If you find yourself facing this situation and are concerned about juggling work and studying, can you assess your studying hours instead? If you opt for an online course, for example, you may be granted a little bit more flexibility. Although this does depend on the course and school itself, many schools offer flexibility to their students to fit in their studies when possible for them. When researching colleges, make this a key consideration. If you can’t see it on their website, why not ask them? They will be more than happy to answer any queries that you have. Most schools understand the importance of their students earning a living while studying due to rising costs.
Getting a more accommodating job to your studying hours could also be an option if your current employer isn’t willing to make any changes.
When it comes to working and studying at the same time, everyone will find themselves facing a slightly different solution. Some may even find themselves actually staying at home to complete their studies as a result.
Staying in Touch While Creating New Social Circles
Your connection with your loved ones, family and friends you may have left at home, are important to keep you encouraged and motivated to succeed. Stay in touch on a regular basis.
However, you want to make sure that you don’t visit home too early after moving away. You need to give yourself plenty of time to get used to your new situation, and going home too early can make it even harder, as those familiar home comforts will greet you and make it appealing not to go back. Although the idea of not going back in at least the first six weeks can feel extremely daunting, there are other ways that you can keep in contact without needing to head back home for a weekend.
We live in a world that makes it easy to bridge the gap that long distances may cause. Besides calling, Skype, Facebook, and other social online tools can lessen the stress of being apart. If you don’t want to constantly reach out to your loved ones at home, the key thing here will be making friends on campus and your course. Remember, everyone will feel the same and be looking to form friendships. So make sure to strike up a conversation with as many new people as you can in those first couple of days. While it may be scary, if you make the first move and introduce yourself to someone, you could find a close ally and make the settling-in period a lot easier. One great way to get to know people is to cook and eat together.

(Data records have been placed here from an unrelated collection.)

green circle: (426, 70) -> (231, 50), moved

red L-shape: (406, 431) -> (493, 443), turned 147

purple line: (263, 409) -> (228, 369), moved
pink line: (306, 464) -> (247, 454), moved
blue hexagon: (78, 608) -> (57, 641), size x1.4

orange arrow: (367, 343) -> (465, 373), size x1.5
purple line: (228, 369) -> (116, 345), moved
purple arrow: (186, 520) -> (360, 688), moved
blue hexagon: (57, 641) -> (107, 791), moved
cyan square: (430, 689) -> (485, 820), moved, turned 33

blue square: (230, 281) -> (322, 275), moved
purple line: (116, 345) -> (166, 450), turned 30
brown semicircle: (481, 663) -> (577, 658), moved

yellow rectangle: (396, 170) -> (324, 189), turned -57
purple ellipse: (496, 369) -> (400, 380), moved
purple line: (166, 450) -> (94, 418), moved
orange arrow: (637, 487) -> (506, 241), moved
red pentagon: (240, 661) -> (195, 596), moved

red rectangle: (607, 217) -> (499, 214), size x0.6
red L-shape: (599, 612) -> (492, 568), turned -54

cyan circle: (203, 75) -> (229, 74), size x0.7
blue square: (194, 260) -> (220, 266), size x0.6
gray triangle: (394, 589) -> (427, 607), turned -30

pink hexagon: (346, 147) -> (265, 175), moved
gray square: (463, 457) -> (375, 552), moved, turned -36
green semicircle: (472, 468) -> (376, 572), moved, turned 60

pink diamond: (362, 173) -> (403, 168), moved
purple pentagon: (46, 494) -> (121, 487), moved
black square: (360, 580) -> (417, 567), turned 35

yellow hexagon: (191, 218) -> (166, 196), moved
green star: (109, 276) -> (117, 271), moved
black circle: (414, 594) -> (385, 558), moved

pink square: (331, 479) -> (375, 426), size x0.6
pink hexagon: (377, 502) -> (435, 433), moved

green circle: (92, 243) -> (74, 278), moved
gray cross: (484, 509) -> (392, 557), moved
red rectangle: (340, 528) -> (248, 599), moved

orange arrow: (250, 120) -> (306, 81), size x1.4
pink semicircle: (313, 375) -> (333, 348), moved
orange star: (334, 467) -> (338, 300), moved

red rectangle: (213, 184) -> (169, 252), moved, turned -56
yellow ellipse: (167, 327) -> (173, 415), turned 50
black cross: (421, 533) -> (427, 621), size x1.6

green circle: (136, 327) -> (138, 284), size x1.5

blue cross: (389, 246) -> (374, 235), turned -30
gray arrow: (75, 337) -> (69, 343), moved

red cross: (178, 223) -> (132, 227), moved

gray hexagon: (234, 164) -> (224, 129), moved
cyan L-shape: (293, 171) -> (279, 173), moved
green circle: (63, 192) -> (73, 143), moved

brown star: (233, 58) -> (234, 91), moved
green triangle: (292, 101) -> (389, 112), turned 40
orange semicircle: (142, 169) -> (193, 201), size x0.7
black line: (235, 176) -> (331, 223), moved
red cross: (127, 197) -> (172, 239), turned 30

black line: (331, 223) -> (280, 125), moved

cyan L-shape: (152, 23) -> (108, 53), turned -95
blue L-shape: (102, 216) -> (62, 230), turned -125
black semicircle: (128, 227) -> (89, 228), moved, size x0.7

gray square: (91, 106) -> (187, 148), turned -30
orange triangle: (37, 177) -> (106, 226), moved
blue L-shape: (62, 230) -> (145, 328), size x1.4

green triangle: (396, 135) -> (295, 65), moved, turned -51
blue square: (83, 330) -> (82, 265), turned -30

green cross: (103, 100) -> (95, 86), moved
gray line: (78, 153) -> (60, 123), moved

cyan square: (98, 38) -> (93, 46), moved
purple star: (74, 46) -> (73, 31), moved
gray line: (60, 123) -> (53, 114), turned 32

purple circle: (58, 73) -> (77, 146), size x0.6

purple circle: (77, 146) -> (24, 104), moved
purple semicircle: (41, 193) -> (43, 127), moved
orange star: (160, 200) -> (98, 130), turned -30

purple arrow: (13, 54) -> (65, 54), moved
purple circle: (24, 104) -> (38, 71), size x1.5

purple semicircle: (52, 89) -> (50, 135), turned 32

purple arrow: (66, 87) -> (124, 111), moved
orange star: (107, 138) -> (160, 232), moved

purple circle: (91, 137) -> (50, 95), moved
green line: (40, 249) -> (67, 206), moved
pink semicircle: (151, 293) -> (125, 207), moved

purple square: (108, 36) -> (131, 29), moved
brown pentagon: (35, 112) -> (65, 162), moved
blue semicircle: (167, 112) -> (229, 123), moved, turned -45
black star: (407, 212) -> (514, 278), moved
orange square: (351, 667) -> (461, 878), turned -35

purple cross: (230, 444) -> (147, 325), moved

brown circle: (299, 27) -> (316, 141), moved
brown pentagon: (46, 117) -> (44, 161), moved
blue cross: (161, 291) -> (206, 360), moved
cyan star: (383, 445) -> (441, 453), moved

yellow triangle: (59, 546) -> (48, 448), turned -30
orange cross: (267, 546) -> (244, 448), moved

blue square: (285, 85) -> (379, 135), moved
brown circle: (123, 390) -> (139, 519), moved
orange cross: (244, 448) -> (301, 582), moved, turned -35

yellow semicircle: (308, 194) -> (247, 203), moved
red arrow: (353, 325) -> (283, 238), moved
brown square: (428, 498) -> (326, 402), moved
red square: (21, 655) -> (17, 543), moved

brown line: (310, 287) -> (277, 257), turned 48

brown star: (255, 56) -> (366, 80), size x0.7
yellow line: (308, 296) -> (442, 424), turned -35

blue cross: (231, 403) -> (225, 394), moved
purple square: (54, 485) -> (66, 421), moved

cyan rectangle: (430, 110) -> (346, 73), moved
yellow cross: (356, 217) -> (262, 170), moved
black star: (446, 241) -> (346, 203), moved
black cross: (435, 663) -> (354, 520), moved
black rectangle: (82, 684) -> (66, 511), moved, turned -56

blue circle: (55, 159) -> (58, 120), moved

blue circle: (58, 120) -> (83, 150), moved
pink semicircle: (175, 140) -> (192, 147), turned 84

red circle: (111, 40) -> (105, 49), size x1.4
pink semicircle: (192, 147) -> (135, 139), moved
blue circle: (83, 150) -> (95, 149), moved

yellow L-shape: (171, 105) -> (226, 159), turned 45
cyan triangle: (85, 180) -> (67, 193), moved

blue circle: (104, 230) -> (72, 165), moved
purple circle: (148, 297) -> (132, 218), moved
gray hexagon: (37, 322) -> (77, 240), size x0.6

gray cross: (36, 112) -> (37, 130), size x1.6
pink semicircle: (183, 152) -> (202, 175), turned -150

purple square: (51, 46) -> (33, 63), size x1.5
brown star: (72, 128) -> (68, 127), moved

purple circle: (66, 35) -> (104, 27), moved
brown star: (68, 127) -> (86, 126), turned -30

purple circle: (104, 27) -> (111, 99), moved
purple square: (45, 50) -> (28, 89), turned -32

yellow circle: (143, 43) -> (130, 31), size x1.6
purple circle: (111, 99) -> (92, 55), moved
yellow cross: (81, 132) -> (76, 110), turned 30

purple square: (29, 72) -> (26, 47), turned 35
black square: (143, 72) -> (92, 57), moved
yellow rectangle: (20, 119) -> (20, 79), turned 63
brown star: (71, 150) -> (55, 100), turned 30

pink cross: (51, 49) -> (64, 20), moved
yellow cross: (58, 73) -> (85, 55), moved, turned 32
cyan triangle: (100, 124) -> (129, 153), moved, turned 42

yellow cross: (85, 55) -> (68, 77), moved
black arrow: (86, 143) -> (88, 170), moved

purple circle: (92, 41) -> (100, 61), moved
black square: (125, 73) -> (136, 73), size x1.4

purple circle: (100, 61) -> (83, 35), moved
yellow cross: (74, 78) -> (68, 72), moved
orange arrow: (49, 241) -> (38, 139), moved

Ask your roommate if they want to make food with you or a group of people from your course if they would like to grab some lunch while waiting for the next lecture. This is a great way to bond and learn more about one another. Another great tip is to form study groups. And if you reach out to campus social groups to find others who have things in common with you, you will be certain that you will find friends in no time. You can keep the ties at home while also creating new circles of friends at school.
Note: It is good to find out what social groups are active on your campus before you leave home, this way you will have some direction in knowing how to connect with like-minded individuals once you arrive
Yes, leaving home and familiar surroundings for the first time can be challenging but with planning and preparation you will be able to look back on one of the most exciting and memorable times of your life. Remember to always seek assistance and support from those around you whether at home or at school.